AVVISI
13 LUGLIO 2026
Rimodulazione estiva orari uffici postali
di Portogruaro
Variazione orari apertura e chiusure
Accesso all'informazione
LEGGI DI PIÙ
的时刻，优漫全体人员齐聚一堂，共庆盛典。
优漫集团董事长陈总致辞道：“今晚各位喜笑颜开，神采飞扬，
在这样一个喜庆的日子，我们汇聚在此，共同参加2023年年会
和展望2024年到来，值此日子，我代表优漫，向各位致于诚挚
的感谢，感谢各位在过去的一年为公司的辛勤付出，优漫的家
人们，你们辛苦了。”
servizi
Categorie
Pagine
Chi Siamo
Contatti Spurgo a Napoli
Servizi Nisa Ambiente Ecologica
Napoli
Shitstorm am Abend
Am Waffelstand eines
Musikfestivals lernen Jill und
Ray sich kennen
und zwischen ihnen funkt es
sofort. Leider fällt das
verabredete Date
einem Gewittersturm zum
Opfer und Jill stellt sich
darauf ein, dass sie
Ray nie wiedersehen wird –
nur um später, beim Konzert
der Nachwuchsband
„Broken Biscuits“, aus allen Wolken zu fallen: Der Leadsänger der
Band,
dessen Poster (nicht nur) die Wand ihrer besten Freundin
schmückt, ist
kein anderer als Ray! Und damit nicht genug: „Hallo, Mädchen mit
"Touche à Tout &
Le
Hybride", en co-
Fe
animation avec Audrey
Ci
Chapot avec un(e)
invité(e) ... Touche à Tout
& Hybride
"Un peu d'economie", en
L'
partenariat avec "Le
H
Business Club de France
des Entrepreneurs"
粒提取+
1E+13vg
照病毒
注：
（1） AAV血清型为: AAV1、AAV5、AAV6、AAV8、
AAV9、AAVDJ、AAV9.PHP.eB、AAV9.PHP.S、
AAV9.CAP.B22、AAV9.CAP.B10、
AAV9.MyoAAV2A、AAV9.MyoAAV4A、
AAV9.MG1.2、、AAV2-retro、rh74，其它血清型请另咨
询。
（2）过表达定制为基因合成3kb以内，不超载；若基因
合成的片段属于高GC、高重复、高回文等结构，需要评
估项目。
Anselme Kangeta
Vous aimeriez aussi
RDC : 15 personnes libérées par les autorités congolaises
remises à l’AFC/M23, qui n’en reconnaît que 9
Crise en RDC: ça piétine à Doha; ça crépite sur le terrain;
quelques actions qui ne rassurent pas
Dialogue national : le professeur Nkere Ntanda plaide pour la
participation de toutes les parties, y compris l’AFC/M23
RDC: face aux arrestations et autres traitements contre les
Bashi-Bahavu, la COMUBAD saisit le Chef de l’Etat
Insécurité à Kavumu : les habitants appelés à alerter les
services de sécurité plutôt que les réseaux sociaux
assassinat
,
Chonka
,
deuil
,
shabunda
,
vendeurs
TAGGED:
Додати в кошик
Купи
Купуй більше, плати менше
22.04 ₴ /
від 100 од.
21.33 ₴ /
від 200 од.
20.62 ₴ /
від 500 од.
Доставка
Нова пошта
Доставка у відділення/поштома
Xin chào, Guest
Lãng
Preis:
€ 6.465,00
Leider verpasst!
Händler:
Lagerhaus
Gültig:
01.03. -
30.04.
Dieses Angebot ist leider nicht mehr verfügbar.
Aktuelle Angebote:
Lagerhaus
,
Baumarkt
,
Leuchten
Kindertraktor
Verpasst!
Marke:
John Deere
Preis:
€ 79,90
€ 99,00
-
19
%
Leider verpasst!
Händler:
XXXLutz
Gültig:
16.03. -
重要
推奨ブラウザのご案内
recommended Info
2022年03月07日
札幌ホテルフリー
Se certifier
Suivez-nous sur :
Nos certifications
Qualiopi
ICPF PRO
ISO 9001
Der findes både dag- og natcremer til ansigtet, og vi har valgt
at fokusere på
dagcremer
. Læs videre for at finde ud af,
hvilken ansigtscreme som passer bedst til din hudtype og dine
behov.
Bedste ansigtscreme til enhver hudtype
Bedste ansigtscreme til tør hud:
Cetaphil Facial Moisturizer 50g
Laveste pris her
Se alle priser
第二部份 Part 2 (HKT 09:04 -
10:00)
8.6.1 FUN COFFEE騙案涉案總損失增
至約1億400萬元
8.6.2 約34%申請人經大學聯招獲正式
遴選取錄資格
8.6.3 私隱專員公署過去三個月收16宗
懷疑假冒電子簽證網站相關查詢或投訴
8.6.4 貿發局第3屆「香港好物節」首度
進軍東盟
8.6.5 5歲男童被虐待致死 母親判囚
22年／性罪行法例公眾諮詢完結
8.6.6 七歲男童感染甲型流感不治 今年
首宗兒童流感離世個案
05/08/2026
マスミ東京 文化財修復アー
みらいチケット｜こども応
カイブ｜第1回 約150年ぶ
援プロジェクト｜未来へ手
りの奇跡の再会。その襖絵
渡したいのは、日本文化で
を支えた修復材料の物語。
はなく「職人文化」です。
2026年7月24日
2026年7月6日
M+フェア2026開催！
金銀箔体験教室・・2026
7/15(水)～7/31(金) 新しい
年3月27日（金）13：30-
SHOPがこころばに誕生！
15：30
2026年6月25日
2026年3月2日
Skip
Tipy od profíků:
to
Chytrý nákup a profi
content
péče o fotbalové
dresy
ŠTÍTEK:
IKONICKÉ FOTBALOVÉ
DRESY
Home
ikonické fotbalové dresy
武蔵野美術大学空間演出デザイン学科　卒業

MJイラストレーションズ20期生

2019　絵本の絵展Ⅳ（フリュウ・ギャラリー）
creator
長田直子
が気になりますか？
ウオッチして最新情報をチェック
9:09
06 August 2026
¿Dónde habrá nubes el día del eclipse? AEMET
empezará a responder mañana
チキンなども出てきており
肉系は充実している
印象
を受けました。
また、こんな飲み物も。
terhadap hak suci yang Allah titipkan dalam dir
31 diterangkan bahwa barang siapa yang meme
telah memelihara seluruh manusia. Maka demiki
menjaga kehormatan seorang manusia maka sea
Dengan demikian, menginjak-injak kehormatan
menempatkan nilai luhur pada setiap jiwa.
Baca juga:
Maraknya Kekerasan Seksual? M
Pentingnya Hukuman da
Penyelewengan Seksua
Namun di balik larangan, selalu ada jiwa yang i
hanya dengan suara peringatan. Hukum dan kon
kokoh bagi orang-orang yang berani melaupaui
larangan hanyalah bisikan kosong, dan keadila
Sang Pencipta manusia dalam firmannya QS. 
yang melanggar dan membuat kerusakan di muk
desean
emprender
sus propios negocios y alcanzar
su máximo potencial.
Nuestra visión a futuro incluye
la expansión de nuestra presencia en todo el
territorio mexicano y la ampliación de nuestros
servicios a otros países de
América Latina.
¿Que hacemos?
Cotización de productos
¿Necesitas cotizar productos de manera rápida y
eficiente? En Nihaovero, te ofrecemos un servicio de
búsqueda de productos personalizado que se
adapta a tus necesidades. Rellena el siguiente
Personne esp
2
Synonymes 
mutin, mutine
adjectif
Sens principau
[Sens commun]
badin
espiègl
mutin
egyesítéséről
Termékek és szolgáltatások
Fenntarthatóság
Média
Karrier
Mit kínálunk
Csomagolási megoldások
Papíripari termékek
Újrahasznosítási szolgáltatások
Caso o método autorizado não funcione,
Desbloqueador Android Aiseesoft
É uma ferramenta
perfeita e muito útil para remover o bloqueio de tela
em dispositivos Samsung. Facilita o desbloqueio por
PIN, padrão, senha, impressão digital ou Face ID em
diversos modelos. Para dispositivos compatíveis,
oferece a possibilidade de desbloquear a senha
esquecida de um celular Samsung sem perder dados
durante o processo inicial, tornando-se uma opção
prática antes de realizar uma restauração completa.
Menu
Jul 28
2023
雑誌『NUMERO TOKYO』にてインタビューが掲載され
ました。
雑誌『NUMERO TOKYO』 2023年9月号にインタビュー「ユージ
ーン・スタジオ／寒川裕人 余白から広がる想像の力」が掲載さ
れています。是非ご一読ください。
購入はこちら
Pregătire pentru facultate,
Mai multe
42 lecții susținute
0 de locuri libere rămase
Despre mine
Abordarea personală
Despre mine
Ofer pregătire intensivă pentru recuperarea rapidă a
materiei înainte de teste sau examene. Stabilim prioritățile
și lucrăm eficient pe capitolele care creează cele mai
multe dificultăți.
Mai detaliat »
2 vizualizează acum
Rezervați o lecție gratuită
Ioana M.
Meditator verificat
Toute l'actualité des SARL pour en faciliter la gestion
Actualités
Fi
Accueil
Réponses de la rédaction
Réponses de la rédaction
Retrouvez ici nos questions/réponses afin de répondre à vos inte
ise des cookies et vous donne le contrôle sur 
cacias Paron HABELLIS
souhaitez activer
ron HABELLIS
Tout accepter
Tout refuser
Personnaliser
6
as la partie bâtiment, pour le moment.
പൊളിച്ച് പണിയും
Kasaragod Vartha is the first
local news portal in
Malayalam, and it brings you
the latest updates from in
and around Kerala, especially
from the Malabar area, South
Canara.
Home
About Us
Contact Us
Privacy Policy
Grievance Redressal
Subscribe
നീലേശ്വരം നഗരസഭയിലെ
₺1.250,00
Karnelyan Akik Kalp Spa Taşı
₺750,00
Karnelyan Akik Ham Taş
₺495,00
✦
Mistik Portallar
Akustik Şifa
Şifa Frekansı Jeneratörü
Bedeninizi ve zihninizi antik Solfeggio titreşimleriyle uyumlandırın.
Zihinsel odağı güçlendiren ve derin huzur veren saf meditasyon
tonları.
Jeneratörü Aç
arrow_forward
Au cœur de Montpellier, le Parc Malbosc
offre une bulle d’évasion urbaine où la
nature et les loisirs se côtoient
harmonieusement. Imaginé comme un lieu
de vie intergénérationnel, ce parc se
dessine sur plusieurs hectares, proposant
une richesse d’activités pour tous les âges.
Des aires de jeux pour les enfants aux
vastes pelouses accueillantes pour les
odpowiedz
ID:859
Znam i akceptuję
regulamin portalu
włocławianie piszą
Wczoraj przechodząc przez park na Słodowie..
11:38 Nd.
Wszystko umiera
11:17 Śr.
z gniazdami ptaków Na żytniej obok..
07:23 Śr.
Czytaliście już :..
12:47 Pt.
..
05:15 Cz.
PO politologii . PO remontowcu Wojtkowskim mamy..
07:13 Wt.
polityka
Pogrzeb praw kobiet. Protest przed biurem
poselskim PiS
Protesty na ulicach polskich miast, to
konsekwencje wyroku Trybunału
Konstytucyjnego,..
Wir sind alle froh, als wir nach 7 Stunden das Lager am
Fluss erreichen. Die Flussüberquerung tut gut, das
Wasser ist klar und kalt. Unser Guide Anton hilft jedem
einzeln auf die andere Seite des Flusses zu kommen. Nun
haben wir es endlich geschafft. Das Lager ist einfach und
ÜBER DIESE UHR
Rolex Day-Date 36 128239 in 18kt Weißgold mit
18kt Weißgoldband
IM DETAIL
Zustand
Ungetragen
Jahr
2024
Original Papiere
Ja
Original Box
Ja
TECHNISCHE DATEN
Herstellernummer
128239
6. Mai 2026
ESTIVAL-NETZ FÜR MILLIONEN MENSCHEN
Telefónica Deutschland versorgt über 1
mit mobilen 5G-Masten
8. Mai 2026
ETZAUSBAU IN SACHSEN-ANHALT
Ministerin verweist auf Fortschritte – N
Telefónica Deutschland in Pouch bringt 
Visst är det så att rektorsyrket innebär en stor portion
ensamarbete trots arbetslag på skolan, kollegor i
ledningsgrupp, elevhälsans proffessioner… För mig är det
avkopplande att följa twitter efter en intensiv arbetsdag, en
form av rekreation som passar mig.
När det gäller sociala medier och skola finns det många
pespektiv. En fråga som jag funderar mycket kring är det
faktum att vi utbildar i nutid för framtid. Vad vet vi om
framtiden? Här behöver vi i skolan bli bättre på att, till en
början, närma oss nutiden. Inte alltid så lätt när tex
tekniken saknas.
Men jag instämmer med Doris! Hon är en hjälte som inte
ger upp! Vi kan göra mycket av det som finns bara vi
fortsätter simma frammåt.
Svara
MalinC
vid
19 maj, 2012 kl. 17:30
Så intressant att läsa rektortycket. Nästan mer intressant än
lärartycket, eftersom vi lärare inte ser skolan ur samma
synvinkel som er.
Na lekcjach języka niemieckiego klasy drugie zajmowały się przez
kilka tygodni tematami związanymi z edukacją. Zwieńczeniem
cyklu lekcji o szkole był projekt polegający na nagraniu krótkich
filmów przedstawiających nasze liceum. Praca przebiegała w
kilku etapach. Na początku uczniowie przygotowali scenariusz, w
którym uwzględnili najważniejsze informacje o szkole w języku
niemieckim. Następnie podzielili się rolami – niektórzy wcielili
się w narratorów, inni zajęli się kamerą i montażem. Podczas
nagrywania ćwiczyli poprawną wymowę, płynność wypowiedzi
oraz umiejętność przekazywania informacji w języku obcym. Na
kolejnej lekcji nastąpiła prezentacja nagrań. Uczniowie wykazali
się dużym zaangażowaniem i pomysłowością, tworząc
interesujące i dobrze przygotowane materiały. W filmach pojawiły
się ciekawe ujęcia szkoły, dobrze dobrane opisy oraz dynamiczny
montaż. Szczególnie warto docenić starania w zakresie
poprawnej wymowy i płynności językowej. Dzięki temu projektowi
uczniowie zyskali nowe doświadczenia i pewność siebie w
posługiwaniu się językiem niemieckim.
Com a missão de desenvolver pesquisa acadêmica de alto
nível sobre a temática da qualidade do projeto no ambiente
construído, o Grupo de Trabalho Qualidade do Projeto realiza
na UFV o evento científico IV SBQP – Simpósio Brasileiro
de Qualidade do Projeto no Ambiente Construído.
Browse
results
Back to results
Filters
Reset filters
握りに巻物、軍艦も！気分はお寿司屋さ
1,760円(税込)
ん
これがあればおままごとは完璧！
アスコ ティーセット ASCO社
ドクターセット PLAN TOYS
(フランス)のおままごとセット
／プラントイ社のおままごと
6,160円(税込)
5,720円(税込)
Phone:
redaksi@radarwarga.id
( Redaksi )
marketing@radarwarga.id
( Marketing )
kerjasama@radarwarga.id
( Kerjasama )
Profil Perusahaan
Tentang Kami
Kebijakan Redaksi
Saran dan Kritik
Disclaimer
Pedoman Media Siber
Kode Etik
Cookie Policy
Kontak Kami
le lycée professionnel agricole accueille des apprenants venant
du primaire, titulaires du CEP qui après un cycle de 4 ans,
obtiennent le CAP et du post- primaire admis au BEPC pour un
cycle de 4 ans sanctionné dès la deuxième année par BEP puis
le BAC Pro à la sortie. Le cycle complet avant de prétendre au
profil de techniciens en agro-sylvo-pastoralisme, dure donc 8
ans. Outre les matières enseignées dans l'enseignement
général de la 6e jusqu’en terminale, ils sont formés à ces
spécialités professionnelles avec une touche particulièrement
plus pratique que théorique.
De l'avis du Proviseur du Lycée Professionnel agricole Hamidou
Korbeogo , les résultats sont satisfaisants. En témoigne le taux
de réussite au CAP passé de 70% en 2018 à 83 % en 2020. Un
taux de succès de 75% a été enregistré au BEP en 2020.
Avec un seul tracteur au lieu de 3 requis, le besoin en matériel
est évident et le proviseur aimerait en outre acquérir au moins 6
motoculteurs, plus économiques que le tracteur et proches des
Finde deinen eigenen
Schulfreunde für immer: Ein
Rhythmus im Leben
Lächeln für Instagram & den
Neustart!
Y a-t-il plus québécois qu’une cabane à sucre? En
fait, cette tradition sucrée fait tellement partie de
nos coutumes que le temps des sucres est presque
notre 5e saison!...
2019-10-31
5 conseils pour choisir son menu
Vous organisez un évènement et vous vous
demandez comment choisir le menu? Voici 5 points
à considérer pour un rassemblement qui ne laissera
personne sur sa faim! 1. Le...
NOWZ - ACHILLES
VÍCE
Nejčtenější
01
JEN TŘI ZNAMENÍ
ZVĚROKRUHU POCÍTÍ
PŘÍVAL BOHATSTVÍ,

----

◆ **Problem to solve**
Working from the data above, extract solely the lines from the one containing "Czytaliście już :.." through the one containing "Rolex Day-Date 36 128239 in 18kt Weißgold mit", exactly as they appear, both included.

◆ **Solution**
Czytaliście już :..
12:47 Pt.
..
05:15 Cz.
PO politologii . PO remontowcu Wojtkowskim mamy..
07:13 Wt.
polityka
Pogrzeb praw kobiet. Protest przed biurem
poselskim PiS
Protesty na ulicach polskich miast, to
konsekwencje wyroku Trybunału
Konstytucyjnego,..
Wir sind alle froh, als wir nach 7 Stunden das Lager am
Fluss erreichen. Die Flussüberquerung tut gut, das
Wasser ist klar und kalt. Unser Guide Anton hilft jedem
einzeln auf die andere Seite des Flusses zu kommen. Nun
haben wir es endlich geschafft. Das Lager ist einfach und
ÜBER DIESE UHR
Rolex Day-Date 36 128239 in 18kt Weißgold mit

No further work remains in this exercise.